(Saved data entries)
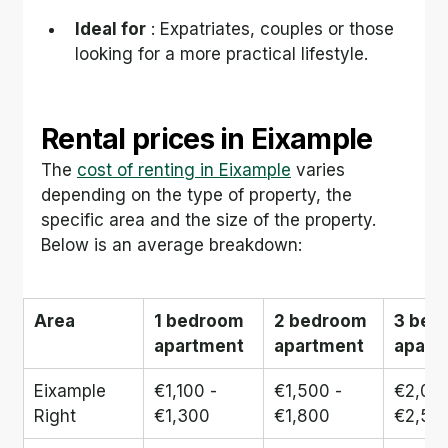
Ideal for
 : Expatriates, couples or those 
looking for a more practical lifestyle.
Rental prices in Eixample
The 
cost of renting in Eixample
 varies 
depending on the type of property, the 
specific area and the size of the property. 
Below is an average breakdown:
Area
1 bedroom 
2 bedroom 
3 bed
apartment
apartment
apart
Eixample 
€1,100 - 
€1,500 - 
€2,000
Right
€1,300
€1,800
€2,50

### TASK INSTRUCTIONS
Scan the entries above for the word "property". Report the lines that hold it.

### SOLUTION FOR THIS EXERCISE
depending on the type of property, the 
specific area and the size of the property. 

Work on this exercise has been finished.